╭──
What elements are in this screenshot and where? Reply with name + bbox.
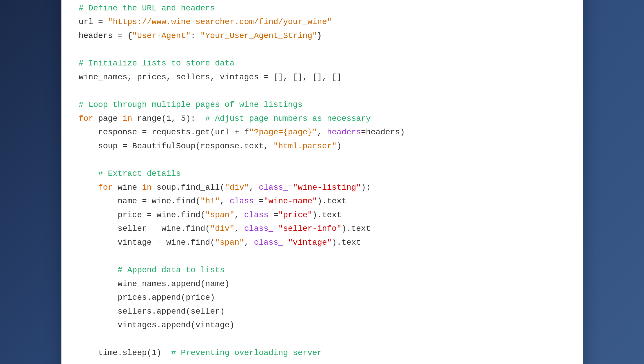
code-token: ).text <box>332 238 361 247</box>
code-line: # Initialize lists to store data <box>79 56 565 70</box>
code-line <box>79 360 565 364</box>
code-token: range(1, 5): <box>132 114 205 123</box>
code-token: , <box>249 183 259 192</box>
code-line: # Define the URL and headers <box>79 1 565 15</box>
code-line <box>79 84 565 98</box>
code-token: = <box>259 197 264 206</box>
code-token: # Define the URL and headers <box>79 4 215 13</box>
code-line <box>79 249 565 263</box>
code-token: "html.parser" <box>273 142 337 151</box>
code-line: soup = BeautifulSoup(response.text, "htm… <box>79 139 565 153</box>
code-token: wine_names, prices, sellers, vintages = … <box>79 73 342 82</box>
code-token: # Initialize lists to store data <box>79 59 235 68</box>
code-token: in <box>123 114 132 123</box>
code-line: url = "https://www.wine-searcher.com/fin… <box>79 15 565 29</box>
code-token: class_ <box>259 183 288 192</box>
code-token: ).text <box>342 224 371 233</box>
code-token: wine <box>113 183 142 192</box>
code-token: "User-Agent" <box>132 31 191 40</box>
code-token: = <box>283 238 288 247</box>
code-line: for wine in soup.find_all("div", class_=… <box>79 181 565 195</box>
code-line <box>79 43 565 57</box>
code-token: "seller-info" <box>278 224 341 233</box>
code-line: seller = wine.find("div", class_="seller… <box>79 222 565 236</box>
code-token: for <box>79 114 93 123</box>
code-token <box>79 183 98 192</box>
code-token: "span" <box>205 211 234 220</box>
code-token: # Append data to lists <box>118 266 225 275</box>
code-token: = <box>288 183 293 192</box>
code-token: "div" <box>210 224 234 233</box>
code-token: # Adjust page numbers as necessary <box>205 114 371 123</box>
code-line: time.sleep(1) # Preventing overloading s… <box>79 346 565 360</box>
code-token: ).text <box>312 211 342 220</box>
code-token: seller = wine.find( <box>79 224 210 233</box>
code-block: import requestsfrom bs4 import Beautiful… <box>79 0 565 364</box>
code-token: class_ <box>254 238 283 247</box>
code-token: "span" <box>215 238 244 247</box>
code-token: class_ <box>229 197 259 206</box>
code-token: # Extract details <box>98 169 181 178</box>
code-token: vintage = wine.find( <box>79 238 215 247</box>
code-token: "https://www.wine-searcher.com/find/your… <box>108 17 332 26</box>
code-line: headers = {"User-Agent": "Your_User_Agen… <box>79 29 565 43</box>
code-line: response = requests.get(url + f"?page={p… <box>79 125 565 139</box>
code-line: # Extract details <box>79 167 565 181</box>
code-token: price = wine.find( <box>79 211 205 220</box>
code-token: class_ <box>244 211 273 220</box>
code-token: : <box>191 31 200 40</box>
code-token: , <box>234 211 244 220</box>
code-line: prices.append(price) <box>79 291 565 305</box>
code-token: } <box>317 31 322 40</box>
code-token: soup.find_all( <box>152 183 225 192</box>
code-line: for page in range(1, 5): # Adjust page n… <box>79 112 565 126</box>
code-token: time.sleep(1) <box>79 348 171 357</box>
code-line: # Loop through multiple pages of wine li… <box>79 98 565 112</box>
code-token: = <box>273 211 278 220</box>
code-token: "wine-name" <box>264 197 317 206</box>
code-token: "div" <box>225 183 249 192</box>
code-token: , <box>317 128 327 137</box>
code-token: # Loop through multiple pages of wine li… <box>79 100 303 109</box>
code-token: ): <box>361 183 371 192</box>
code-token: "Your_User_Agent_String" <box>200 31 317 40</box>
code-token: headers = { <box>79 31 132 40</box>
code-token: soup = BeautifulSoup(response.text, <box>79 142 273 151</box>
code-token: in <box>142 183 152 192</box>
code-token: response = requests.get(url + f <box>79 128 249 137</box>
code-line: name = wine.find("h1", class_="wine-name… <box>79 194 565 208</box>
code-token: sellers.append(seller) <box>79 307 225 316</box>
code-token: page <box>93 114 123 123</box>
code-token: wine_names.append(name) <box>79 279 230 288</box>
code-token: class_ <box>244 224 273 233</box>
code-line: sellers.append(seller) <box>79 305 565 319</box>
code-token: url = <box>79 17 108 26</box>
code-line: price = wine.find("span", class_="price"… <box>79 208 565 222</box>
code-line: wine_names, prices, sellers, vintages = … <box>79 70 565 84</box>
code-token: , <box>234 224 244 233</box>
code-token <box>79 169 98 178</box>
code-window: import requestsfrom bs4 import Beautiful… <box>61 0 583 364</box>
code-token: prices.append(price) <box>79 293 215 302</box>
code-line: vintage = wine.find("span", class_="vint… <box>79 236 565 250</box>
code-token <box>79 266 118 275</box>
code-token: headers <box>327 128 361 137</box>
code-token: name = wine.find( <box>79 197 200 206</box>
code-token: ) <box>337 142 342 151</box>
code-line: wine_names.append(name) <box>79 277 565 291</box>
code-line <box>79 153 565 167</box>
code-token: "h1" <box>200 197 220 206</box>
code-token: ).text <box>317 197 346 206</box>
code-token: , <box>244 238 254 247</box>
code-line <box>79 332 565 346</box>
code-token: # Preventing overloading server <box>171 348 322 357</box>
code-token: for <box>98 183 113 192</box>
code-token: =headers) <box>361 128 405 137</box>
code-line: vintages.append(vintage) <box>79 318 565 332</box>
code-token: "?page={page}" <box>249 128 317 137</box>
code-token: "price" <box>278 211 312 220</box>
code-token: , <box>220 197 230 206</box>
code-token: "wine-listing" <box>293 183 361 192</box>
code-token: vintages.append(vintage) <box>79 321 235 330</box>
code-line: # Append data to lists <box>79 263 565 277</box>
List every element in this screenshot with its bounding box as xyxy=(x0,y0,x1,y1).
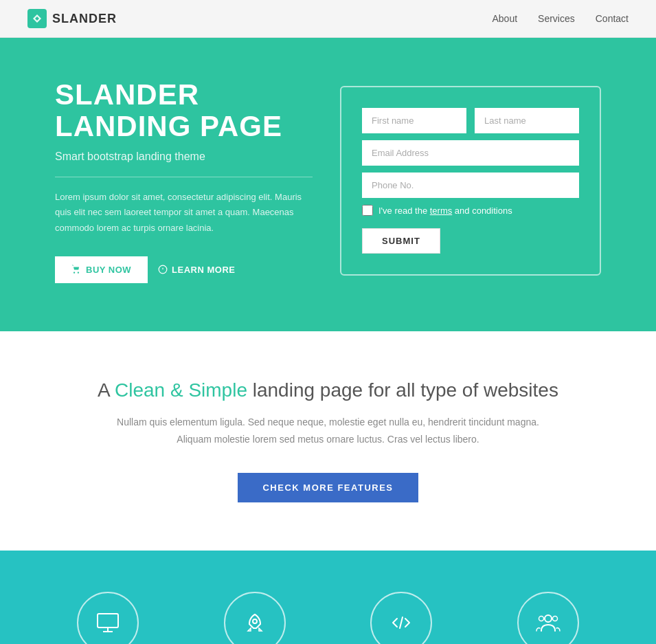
feature-clients: Clients Loving Sed dolor nisl, blandit n… xyxy=(482,592,615,644)
clean-coded-icon-circle xyxy=(370,592,432,644)
last-name-group xyxy=(475,108,579,133)
quick-launch-icon-circle xyxy=(224,592,286,644)
rocket-icon xyxy=(241,609,269,636)
check-features-button[interactable]: CHECK MORE FEATURES xyxy=(238,473,418,502)
users-icon xyxy=(534,609,562,636)
monitor-icon xyxy=(94,609,122,636)
cart-icon xyxy=(71,265,81,274)
navbar: SLANDER About Services Contact xyxy=(0,0,656,38)
svg-point-8 xyxy=(545,615,552,622)
middle-description: Nullam quis elementum ligula. Sed neque … xyxy=(69,414,587,448)
feature-clean-coded: Clean Coded Sed dolor nisl, blandit nec … xyxy=(335,592,468,644)
nav-links: About Services Contact xyxy=(492,13,629,24)
name-row xyxy=(362,108,579,133)
middle-title: A Clean & Simple landing page for all ty… xyxy=(69,379,587,401)
terms-checkbox[interactable] xyxy=(362,205,373,216)
svg-point-9 xyxy=(553,617,558,621)
features-section: Responsive Design Sed dolor nisl, blandi… xyxy=(0,551,656,644)
email-group xyxy=(362,140,579,166)
middle-section: A Clean & Simple landing page for all ty… xyxy=(0,331,656,551)
nav-contact[interactable]: Contact xyxy=(596,13,629,24)
code-icon xyxy=(387,609,415,636)
svg-line-7 xyxy=(400,617,403,628)
brand-icon xyxy=(27,9,47,28)
first-name-input[interactable] xyxy=(362,108,466,133)
hero-subtitle: Smart bootstrap landing theme xyxy=(55,151,313,163)
phone-input[interactable] xyxy=(362,173,579,198)
signup-form: I've read the terms and conditions SUBMI… xyxy=(340,86,601,276)
hero-content: SLANDERLANDING PAGE Smart bootstrap land… xyxy=(55,79,313,283)
nav-services[interactable]: Services xyxy=(538,13,575,24)
learn-more-label: LEARN MORE xyxy=(172,265,235,275)
hero-divider xyxy=(55,177,313,177)
brand-name: SLANDER xyxy=(52,12,117,26)
feature-quick-launch: Quick Launch Sed dolor nisl, blandit nec… xyxy=(188,592,321,644)
clients-icon-circle xyxy=(517,592,579,644)
brand-logo: SLANDER xyxy=(27,9,117,28)
submit-button[interactable]: SUBMIT xyxy=(362,228,440,254)
feature-responsive: Responsive Design Sed dolor nisl, blandi… xyxy=(41,592,174,644)
terms-text: I've read the terms and conditions xyxy=(378,206,512,216)
first-name-group xyxy=(362,108,466,133)
learn-more-button[interactable]: LEARN MORE xyxy=(158,265,235,275)
terms-link[interactable]: terms xyxy=(430,206,453,216)
email-input[interactable] xyxy=(362,140,579,166)
svg-point-10 xyxy=(539,617,544,621)
terms-row: I've read the terms and conditions xyxy=(362,205,579,216)
svg-point-6 xyxy=(253,619,257,623)
middle-title-accent: Clean & Simple xyxy=(115,379,247,401)
info-icon xyxy=(158,265,168,274)
hero-buttons: BUY NOW LEARN MORE xyxy=(55,256,313,283)
last-name-input[interactable] xyxy=(475,108,579,133)
svg-rect-3 xyxy=(98,614,118,628)
hero-description: Lorem ipsum dolor sit amet, consectetur … xyxy=(55,190,313,235)
buy-now-label: BUY NOW xyxy=(86,265,131,275)
buy-now-button[interactable]: BUY NOW xyxy=(55,256,148,283)
responsive-icon-circle xyxy=(77,592,139,644)
phone-group xyxy=(362,173,579,198)
nav-about[interactable]: About xyxy=(492,13,517,24)
hero-section: SLANDERLANDING PAGE Smart bootstrap land… xyxy=(0,38,656,331)
hero-title: SLANDERLANDING PAGE xyxy=(55,79,313,142)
╰──
- [The problem]: What belongs in the answer is each line of the listing that contains the word "this".

- [Solution]:
What elements are in this screenshot and where? Reply with name + bbox.
List every element in this screenshot with its bounding box as xyxy=(x0,y0,x1,y1).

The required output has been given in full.